Texto: ANDRÉ RUBIM RANGEL, jornalista
([email protected])
António José Correia de Brito, mais conhecido por Tozé Brito, nasceu em Ermesinde a 25/08/1951. E é um dos maiores nomes da história da música em Portugal, sendo: músico, intérprete, compositor, letrista e autor, produtor e editor. Tem mais de 400 canções suas! Foi executivo das editoras Universal Music Portugal e BMG. Atualmente, é administrador e diretor da SPA.
Que tipo de memórias guardas da terra que te viu nascer, Ermesinde? Apesar de teres crescido no Porto e teres vivido, depois, em Lisboa e em Londres…
Vivi apenas o meu primeiro ano de vida em Ermesinde, mas durante os 18 anos que depois vivi no Porto passei várias vezes à porta do número 331 da rua 5 de Outubro, a casa onde nasci. Sendo, portanto, a minha relação com Ermesinde inteiramente do plano afectivo. Criança que era, sempre que com os meus pais passava por Ermesinde, parecia-me longínqua essa casa onde nasci, a distância para o Porto era, nesses anos 50 e 60, mais difícil de percorrer, daí ter sido registado como nascido em Cedofeita, em casa dos meus avós maternos. Mas Ermesinde, por ter a dimensão que tem, sempre teve para mim mais encanto e aconchego que a grande cidade do Porto, daí o meu afecto e orgulho por ter vindo ao mundo no 331 da sua rua 5 de Outubro.
E sobre o concelho vizinho, de Gondomar, o que te apraz dizer? Quanto mais não seja, recordar a tua participação especial no concerto do José Cid, em 2022, no pavilhão Multiusos de Gondomar…
Creio que o pavilhão Multiusos de Gondomar é mesmo, para mim, a maior referência do concelho. Essa participação no concerto do José Cid está bem presente na minha memória, pelas excelentes condições técnicas do pavilhão e pela presença e participação de um público acolhedor e numeroso. Não ponho de parte a possibilidade de, quando em 2026/27 estiver a celebrar 60 anos de música, voltar a actuar no Multiusos de Gondomar se essas celebrações passarem pelo Norte, como espero que passem.
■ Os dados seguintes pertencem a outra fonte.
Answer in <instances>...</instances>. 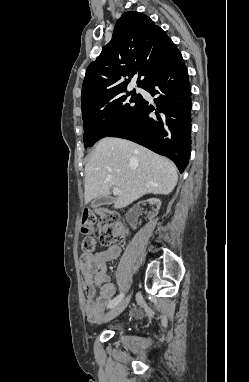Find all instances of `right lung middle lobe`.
Masks as SVG:
<instances>
[{"mask_svg":"<svg viewBox=\"0 0 249 382\" xmlns=\"http://www.w3.org/2000/svg\"><path fill=\"white\" fill-rule=\"evenodd\" d=\"M143 97L135 89L111 100H98L82 108L84 146H93L128 123L138 112Z\"/></svg>","mask_w":249,"mask_h":382,"instance_id":"obj_1","label":"right lung middle lobe"}]
</instances>
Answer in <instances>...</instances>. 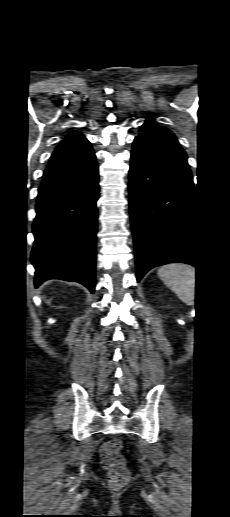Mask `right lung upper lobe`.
<instances>
[{
	"mask_svg": "<svg viewBox=\"0 0 230 517\" xmlns=\"http://www.w3.org/2000/svg\"><path fill=\"white\" fill-rule=\"evenodd\" d=\"M95 162L89 141L79 132L69 133L53 152L42 183L72 176Z\"/></svg>",
	"mask_w": 230,
	"mask_h": 517,
	"instance_id": "right-lung-upper-lobe-1",
	"label": "right lung upper lobe"
}]
</instances>
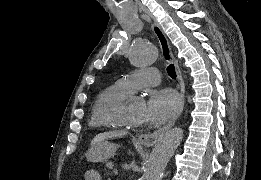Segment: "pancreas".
I'll list each match as a JSON object with an SVG mask.
<instances>
[{
    "instance_id": "1",
    "label": "pancreas",
    "mask_w": 261,
    "mask_h": 180,
    "mask_svg": "<svg viewBox=\"0 0 261 180\" xmlns=\"http://www.w3.org/2000/svg\"><path fill=\"white\" fill-rule=\"evenodd\" d=\"M110 163H111L110 159H105V162L103 163V169L109 170L110 169Z\"/></svg>"
}]
</instances>
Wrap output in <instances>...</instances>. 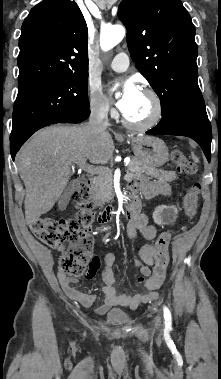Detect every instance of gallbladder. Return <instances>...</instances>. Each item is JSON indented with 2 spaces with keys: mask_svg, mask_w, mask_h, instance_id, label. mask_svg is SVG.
I'll use <instances>...</instances> for the list:
<instances>
[{
  "mask_svg": "<svg viewBox=\"0 0 221 379\" xmlns=\"http://www.w3.org/2000/svg\"><path fill=\"white\" fill-rule=\"evenodd\" d=\"M78 188V184L75 181L70 182L58 200V206L60 209L64 208L72 195V193Z\"/></svg>",
  "mask_w": 221,
  "mask_h": 379,
  "instance_id": "1",
  "label": "gallbladder"
}]
</instances>
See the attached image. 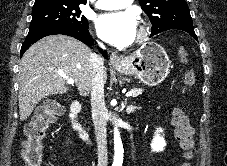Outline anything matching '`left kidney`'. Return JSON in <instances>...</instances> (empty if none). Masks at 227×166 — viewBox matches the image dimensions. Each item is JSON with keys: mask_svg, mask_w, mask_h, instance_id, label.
Here are the masks:
<instances>
[{"mask_svg": "<svg viewBox=\"0 0 227 166\" xmlns=\"http://www.w3.org/2000/svg\"><path fill=\"white\" fill-rule=\"evenodd\" d=\"M163 129L158 128L155 131L154 137L151 141V149L153 152H162L166 146L164 137L161 135Z\"/></svg>", "mask_w": 227, "mask_h": 166, "instance_id": "1", "label": "left kidney"}]
</instances>
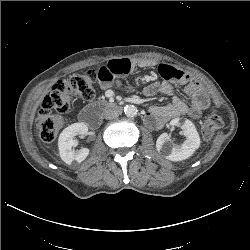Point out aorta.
I'll return each instance as SVG.
<instances>
[{"instance_id": "1", "label": "aorta", "mask_w": 250, "mask_h": 250, "mask_svg": "<svg viewBox=\"0 0 250 250\" xmlns=\"http://www.w3.org/2000/svg\"><path fill=\"white\" fill-rule=\"evenodd\" d=\"M137 112L138 110L134 105H126L124 107V113L127 117H135Z\"/></svg>"}]
</instances>
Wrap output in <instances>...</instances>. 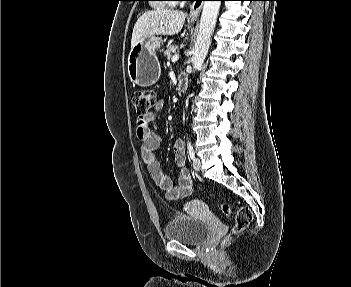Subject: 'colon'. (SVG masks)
Wrapping results in <instances>:
<instances>
[{
    "label": "colon",
    "mask_w": 351,
    "mask_h": 287,
    "mask_svg": "<svg viewBox=\"0 0 351 287\" xmlns=\"http://www.w3.org/2000/svg\"><path fill=\"white\" fill-rule=\"evenodd\" d=\"M132 103L139 118L146 117L150 110L156 105V97L153 92L146 90H136L132 93ZM224 216H230L231 208L228 204L221 206ZM253 218L252 210L249 207H240L235 215L233 233H238L249 226Z\"/></svg>",
    "instance_id": "obj_1"
}]
</instances>
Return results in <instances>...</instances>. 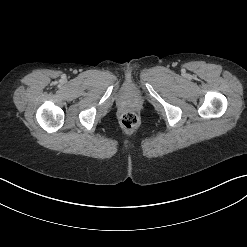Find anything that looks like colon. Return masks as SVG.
Here are the masks:
<instances>
[{
	"label": "colon",
	"instance_id": "5ec220e1",
	"mask_svg": "<svg viewBox=\"0 0 247 247\" xmlns=\"http://www.w3.org/2000/svg\"><path fill=\"white\" fill-rule=\"evenodd\" d=\"M120 122L125 129L131 130L138 126L139 118L133 111H127L121 116Z\"/></svg>",
	"mask_w": 247,
	"mask_h": 247
}]
</instances>
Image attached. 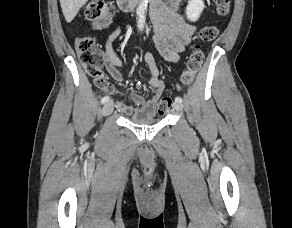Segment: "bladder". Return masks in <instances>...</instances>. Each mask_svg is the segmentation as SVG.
<instances>
[{"label":"bladder","instance_id":"31cf9c89","mask_svg":"<svg viewBox=\"0 0 292 228\" xmlns=\"http://www.w3.org/2000/svg\"><path fill=\"white\" fill-rule=\"evenodd\" d=\"M129 121L138 125H149L159 121V118L155 116H146L143 114H136L129 117Z\"/></svg>","mask_w":292,"mask_h":228}]
</instances>
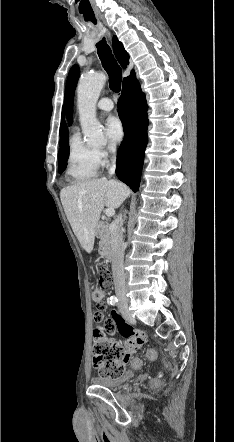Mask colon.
I'll return each mask as SVG.
<instances>
[{
    "mask_svg": "<svg viewBox=\"0 0 234 442\" xmlns=\"http://www.w3.org/2000/svg\"><path fill=\"white\" fill-rule=\"evenodd\" d=\"M97 275L99 280V287L92 290V300L98 305L99 309L102 307V300L104 297V289L112 287L113 278L109 268L100 264L97 268ZM95 344L93 348V364L103 377H117L121 375L125 369L126 364L131 365L134 369L142 367V359L137 357V351L132 349H123L122 344L108 339L103 333L94 332ZM144 356L147 361H155L157 358V351L153 346H148L144 350ZM153 388L159 387L158 381L152 382Z\"/></svg>",
    "mask_w": 234,
    "mask_h": 442,
    "instance_id": "colon-1",
    "label": "colon"
}]
</instances>
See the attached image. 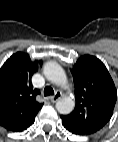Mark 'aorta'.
Masks as SVG:
<instances>
[{
	"label": "aorta",
	"instance_id": "aorta-1",
	"mask_svg": "<svg viewBox=\"0 0 118 142\" xmlns=\"http://www.w3.org/2000/svg\"><path fill=\"white\" fill-rule=\"evenodd\" d=\"M45 77L58 86H65L68 82L63 68L56 62H47L43 67ZM75 107V100L66 96L59 99L56 103V109L60 114H69Z\"/></svg>",
	"mask_w": 118,
	"mask_h": 142
}]
</instances>
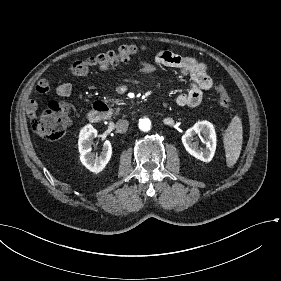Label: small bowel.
I'll use <instances>...</instances> for the list:
<instances>
[{"label": "small bowel", "mask_w": 281, "mask_h": 281, "mask_svg": "<svg viewBox=\"0 0 281 281\" xmlns=\"http://www.w3.org/2000/svg\"><path fill=\"white\" fill-rule=\"evenodd\" d=\"M136 67L146 73H152L158 68H172L178 70L190 79L189 89L176 97V104L179 107H195L202 100L203 94L212 88L213 82L209 76L207 66L194 57L181 55L172 51L159 52L153 62L138 61ZM72 74L85 78L88 75L87 65L77 61L72 66ZM50 92V85L46 80H39L33 88L27 91L26 97L27 113L34 117L37 110V103L46 98ZM56 92L61 97H67L72 92V85L69 82L61 83Z\"/></svg>", "instance_id": "obj_1"}]
</instances>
O teu primeiro trabalho a solo (EP) intitula-se «Liberdade». Passados mais de 50 anos desse projeto, mudarias algo nele? E como estamos de liberdade individual e coletiva, meio século depois?
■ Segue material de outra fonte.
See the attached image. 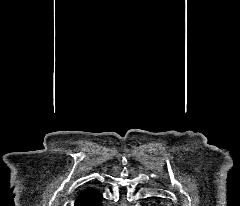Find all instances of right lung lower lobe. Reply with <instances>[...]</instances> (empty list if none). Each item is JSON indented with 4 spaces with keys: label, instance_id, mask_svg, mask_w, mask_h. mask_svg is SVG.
Here are the masks:
<instances>
[{
    "label": "right lung lower lobe",
    "instance_id": "1",
    "mask_svg": "<svg viewBox=\"0 0 240 206\" xmlns=\"http://www.w3.org/2000/svg\"><path fill=\"white\" fill-rule=\"evenodd\" d=\"M103 196L97 189H91L87 193L79 195L74 206H102Z\"/></svg>",
    "mask_w": 240,
    "mask_h": 206
}]
</instances>
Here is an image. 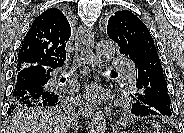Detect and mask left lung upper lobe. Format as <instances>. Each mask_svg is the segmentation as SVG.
Listing matches in <instances>:
<instances>
[{
	"instance_id": "1",
	"label": "left lung upper lobe",
	"mask_w": 184,
	"mask_h": 133,
	"mask_svg": "<svg viewBox=\"0 0 184 133\" xmlns=\"http://www.w3.org/2000/svg\"><path fill=\"white\" fill-rule=\"evenodd\" d=\"M107 34L119 45L120 53L131 58L136 68L142 57H157L160 61L150 31L131 11L118 10L112 14L108 20ZM132 101L131 97L130 104Z\"/></svg>"
}]
</instances>
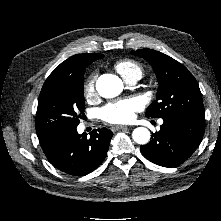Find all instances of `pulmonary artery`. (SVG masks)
Masks as SVG:
<instances>
[{
  "mask_svg": "<svg viewBox=\"0 0 221 221\" xmlns=\"http://www.w3.org/2000/svg\"><path fill=\"white\" fill-rule=\"evenodd\" d=\"M137 81H138V78H131V79L127 80L126 82L129 83V84H131V85H133V84H135Z\"/></svg>",
  "mask_w": 221,
  "mask_h": 221,
  "instance_id": "1",
  "label": "pulmonary artery"
}]
</instances>
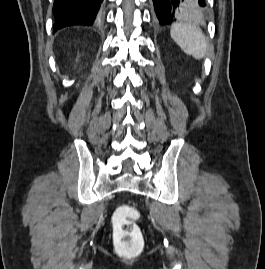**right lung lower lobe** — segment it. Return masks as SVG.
I'll use <instances>...</instances> for the list:
<instances>
[{
  "label": "right lung lower lobe",
  "instance_id": "1",
  "mask_svg": "<svg viewBox=\"0 0 265 269\" xmlns=\"http://www.w3.org/2000/svg\"><path fill=\"white\" fill-rule=\"evenodd\" d=\"M103 0H54L53 32L72 25H91Z\"/></svg>",
  "mask_w": 265,
  "mask_h": 269
}]
</instances>
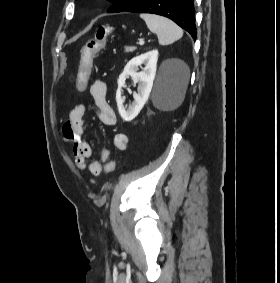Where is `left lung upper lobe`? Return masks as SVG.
Masks as SVG:
<instances>
[{"instance_id": "1", "label": "left lung upper lobe", "mask_w": 280, "mask_h": 283, "mask_svg": "<svg viewBox=\"0 0 280 283\" xmlns=\"http://www.w3.org/2000/svg\"><path fill=\"white\" fill-rule=\"evenodd\" d=\"M112 6L107 10L108 13L124 12L139 0H108Z\"/></svg>"}]
</instances>
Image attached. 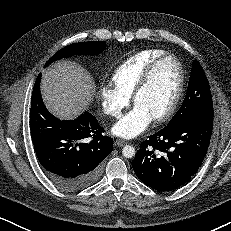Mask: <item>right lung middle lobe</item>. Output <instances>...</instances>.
Masks as SVG:
<instances>
[{
  "instance_id": "right-lung-middle-lobe-1",
  "label": "right lung middle lobe",
  "mask_w": 231,
  "mask_h": 231,
  "mask_svg": "<svg viewBox=\"0 0 231 231\" xmlns=\"http://www.w3.org/2000/svg\"><path fill=\"white\" fill-rule=\"evenodd\" d=\"M106 48L104 41H90L71 44L54 54L45 64V67L61 58H67L72 55H97Z\"/></svg>"
}]
</instances>
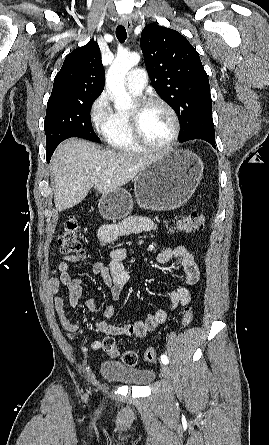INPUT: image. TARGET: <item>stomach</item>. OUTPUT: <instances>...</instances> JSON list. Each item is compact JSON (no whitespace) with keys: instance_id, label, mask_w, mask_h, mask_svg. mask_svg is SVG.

Quando gravei o EP «Liberdade» tinha 20 anos, nenhuma experiência de gravar a solo, e tive dois dias de estúdio para gravar quatro canções, o que foi manifestamente pouco para o resultado que pretendia. Numa época em que a censura estava particularmente activa (1971), receei que o seu lápis azul não autorizasse a gravação da canção que deu título ao EP, mas utilizando metáforas para transmitir o que pretendia, consegui furar esse “cerco” sem problemas de maior. Das restantes três canções, hoje em dia apenas teria gravado uma, as outras duas são claramente produto da inexperiência de que atrás falei. Foi, no entanto, um passo importante para promover a minha primeira ida ao Festival da Canção, em Março de 1972. Claro que se pudesse voltar atrás, o EP seria diferente, mas em nada me envergonha esse meu primeiro passo a solo na música.
Meio século depois, Portugal é outro país completamente diferente daquele onde vivi em ditadura, ditadura essa que me levou a um exílio de dois anos em Inglaterra, de onde regressei no final do ano de 1974. Como é hábito dizer-se, não há regimes perfeitos, mas viver em democracia é o mais próximo da perfeição que conheço. E a liberdade de expressão é um dos seus atributos fundamentais, por muito que por vezes essa liberdade leve a alguns excessos, mas que serão sempre preferíveis a qualquer tipo de censura.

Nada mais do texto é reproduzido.